# Basic Statistics I:  Percents

A **percentage** is a number or ratio expressed as a fraction of 100. We'll do some examples together to learn how to calculate percentages.

**Example 1:** For a basket of 18 fruits, there are 5 apples, 3 bananas, 6 peaches, and 4 oranges.

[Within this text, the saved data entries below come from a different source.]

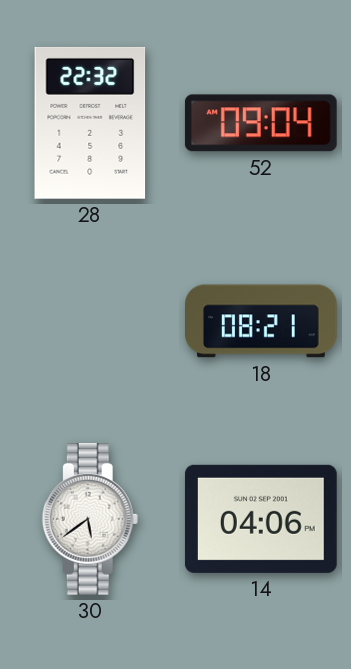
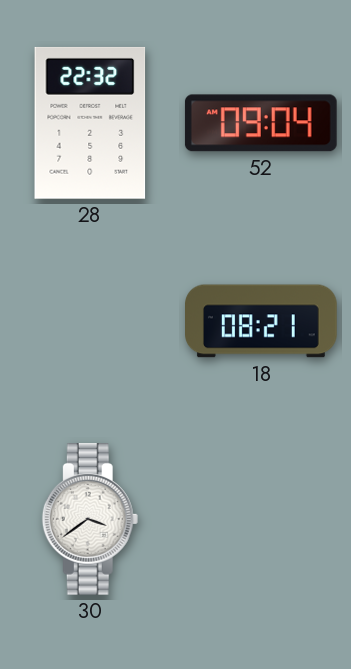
30: 5:39 -> 3:39
14: 04:06 -> none
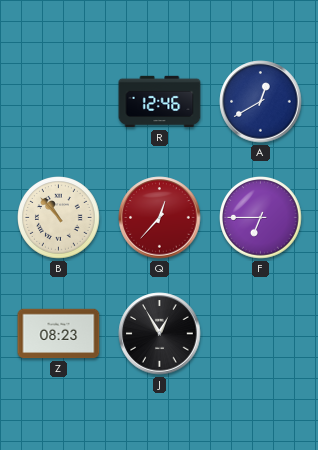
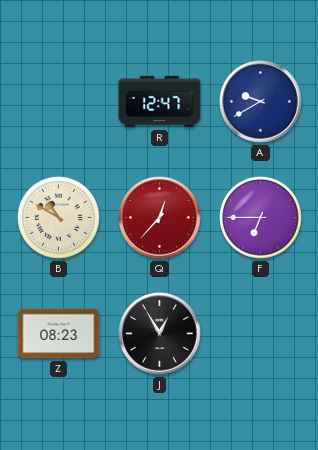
R: 12:46 -> 12:47
A: 12:40 -> 9:40
B: 10:53 -> 10:50
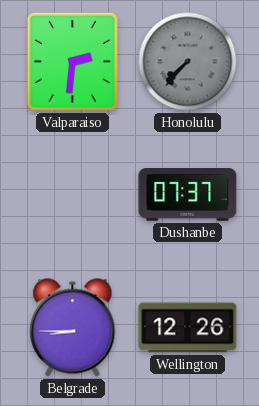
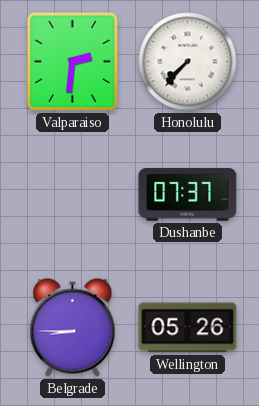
Honolulu dial: grey -> white
Wellington: 12:26 -> 05:26
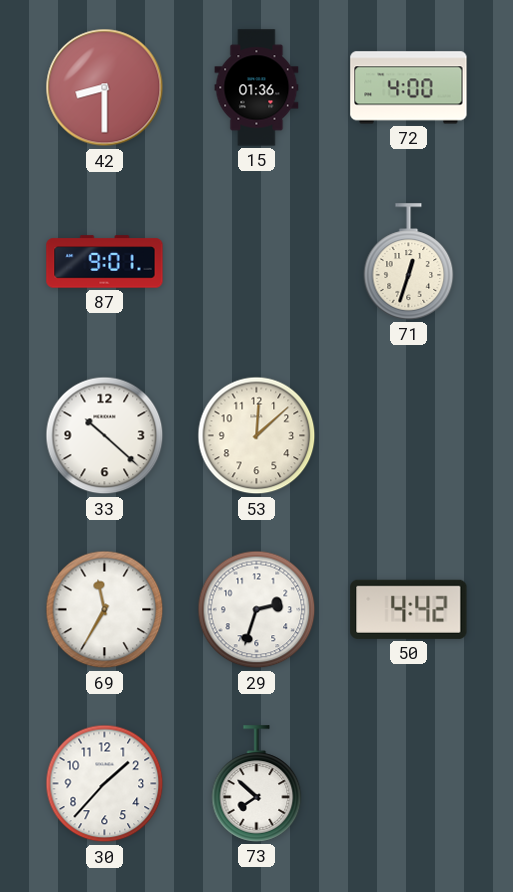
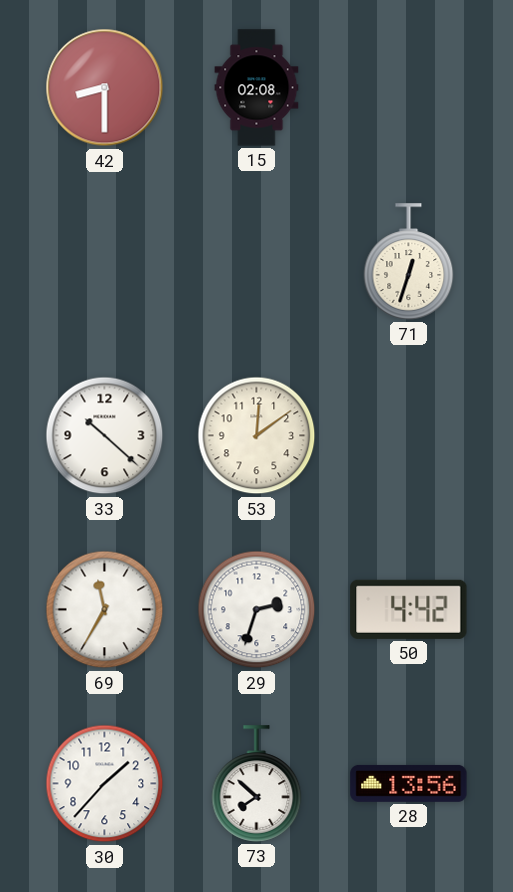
15: 01:36 -> 02:08
72: 4:00 -> none
87: 9:01 -> none
53: 12:08 -> 12:09
28: none -> 13:56
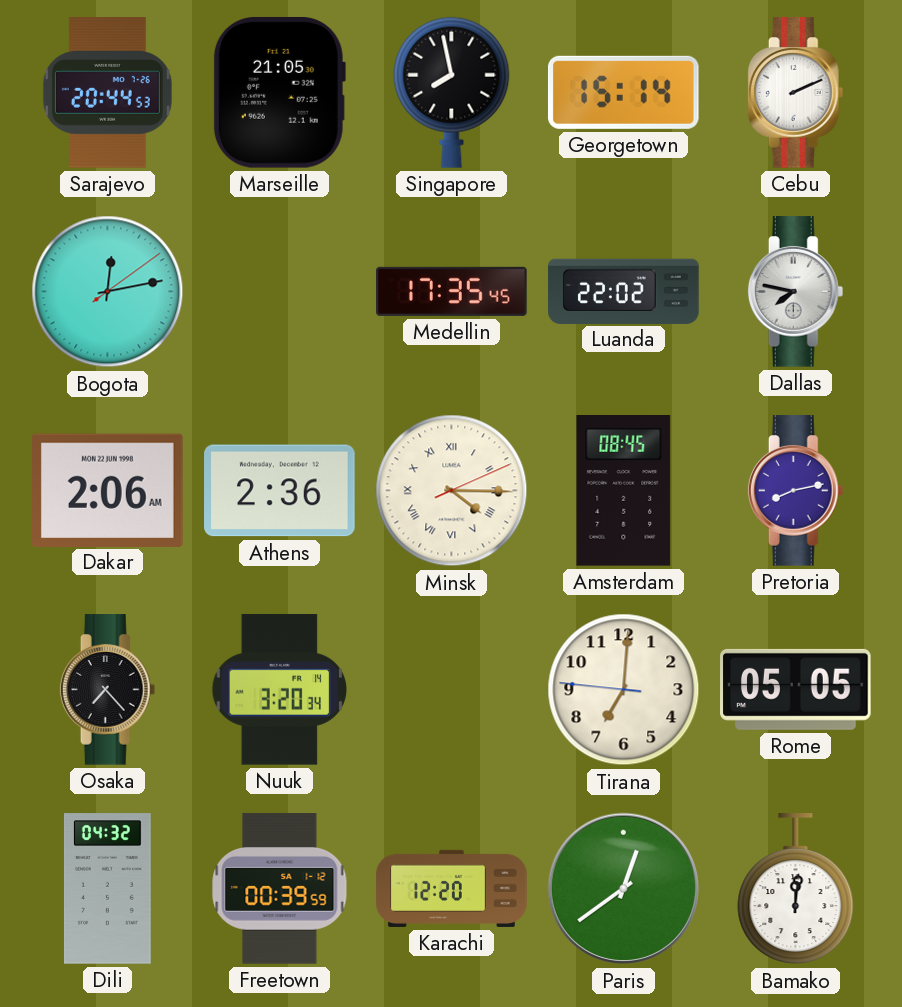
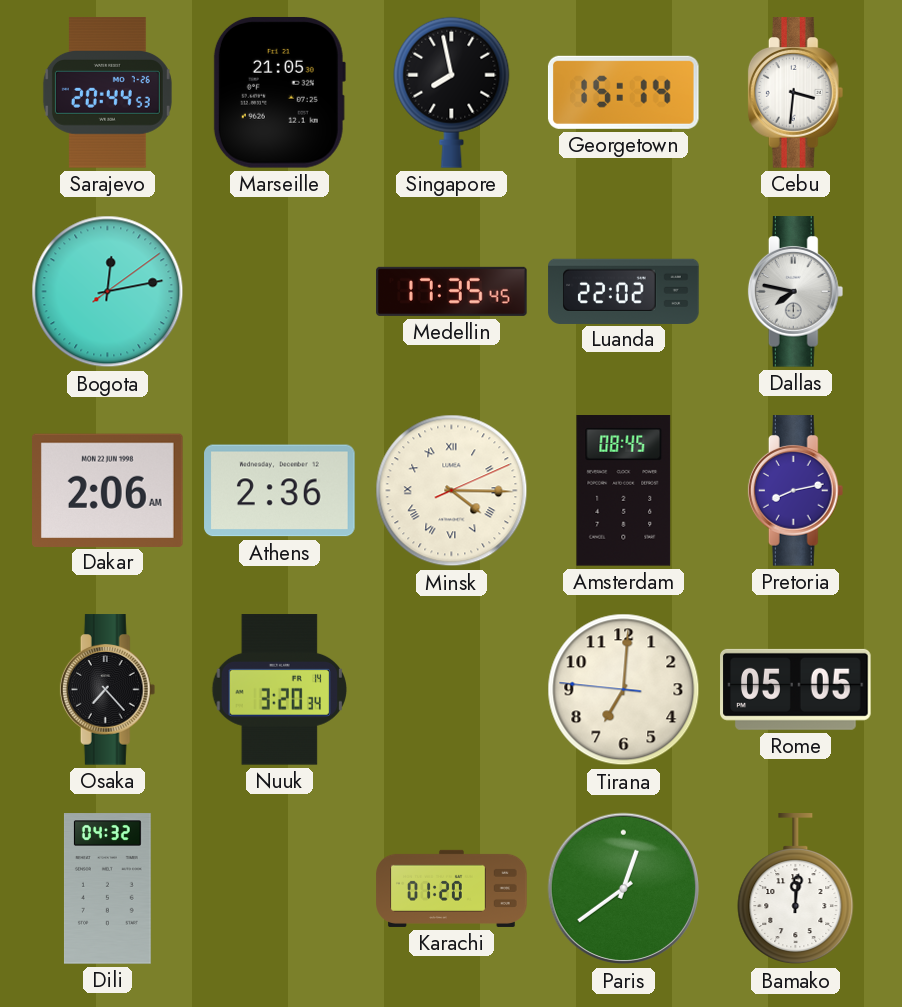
Cebu: 2:11 -> 3:31
Freetown: 00:39 -> none
Karachi: 12:20 -> 01:20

What percentage of fruits are apples? 

In [1]:
# Calculate percentage for apples
5/18*100

27.77777777777778

What percentage of fruits are oranges **and** peaches? 

In [2]:
# Calculate percentage for oranges and peaches
(4+6)/18*100

55.55555555555556

**Example 2:**  Let's learn to calculate percentages by using real world data. We will work with a dataset of Ames, Iowa housing prices.

In [6]:
# Import the fetch_openml method 
from sklearn.datasets import fetch_openml
housing = fetch_openml(name="house_prices", as_frame=True, parser="auto")

In [7]:
# Import pandas, so that we can work with the data frame version of the Ames housing data
import pandas as pd

In [10]:
# Load the dataset of house prices in Ames, and convert to
# a data frame format so it's easier to view and process
ames_df = pd.DataFrame(housing['data'], columns = housing['feature_names'])
ames_df['SalePrice'] = housing.target
ames_df

Unnamed: 0,Id,MSSubClass,MSZoning,LotFrontage,LotArea,Street,Alley,LotShape,LandContour,Utilities,...,PoolArea,PoolQC,Fence,MiscFeature,MiscVal,MoSold,YrSold,SaleType,SaleCondition,SalePrice
0,1,60,RL,65.0,8450,Pave,,Reg,Lvl,AllPub,...,0,,,,0,2,2008,WD,Normal,208500
1,2,20,RL,80.0,9600,Pave,,Reg,Lvl,AllPub,...,0,,,,0,5,2007,WD,Normal,181500
2,3,60,RL,68.0,11250,Pave,,IR1,Lvl,AllPub,...,0,,,,0,9,2008,WD,Normal,223500
3,4,70,RL,60.0,9550,Pave,,IR1,Lvl,AllPub,...,0,,,,0,2,2006,WD,Abnorml,140000
4,5,60,RL,84.0,14260,Pave,,IR1,Lvl,AllPub,...,0,,,,0,12,2008,WD,Normal,250000
...,...,...,...,...,...,...,...,...,...,...,...,...,...,...,...,...,...,...,...,...,...
1455,1456,60,RL,62.0,7917,Pave,,Reg,Lvl,AllPub,...,0,,,,0,8,2007,WD,Normal,175000
1456,1457,20,RL,85.0,13175,Pave,,Reg,Lvl,AllPub,...,0,,MnPrv,,0,2,2010,WD,Normal,210000
1457,1458,70,RL,66.0,9042,Pave,,Reg,Lvl,AllPub,...,0,,GdPrv,Shed,2500,5,2010,WD,Normal,266500
1458,1459,20,RL,68.0,9717,Pave,,Reg,Lvl,AllPub,...,0,,,,0,4,2010,WD,Normal,142125


The `SaleCondition` column lists the condition of the house sale:


*   `Normal`: Normal Sale     

* `Abnorml`: Abnormal Sale -  trade, foreclosure, short sale

* `AdjLand`: Adjoining Land Purchase

* `Alloca`: Allocation - two linked properties with separate deeds, typically condo with a garage unit

* `Family`: Sale between family members   

* `Partial`: Home was not completed when last assessed (associated with New Homes)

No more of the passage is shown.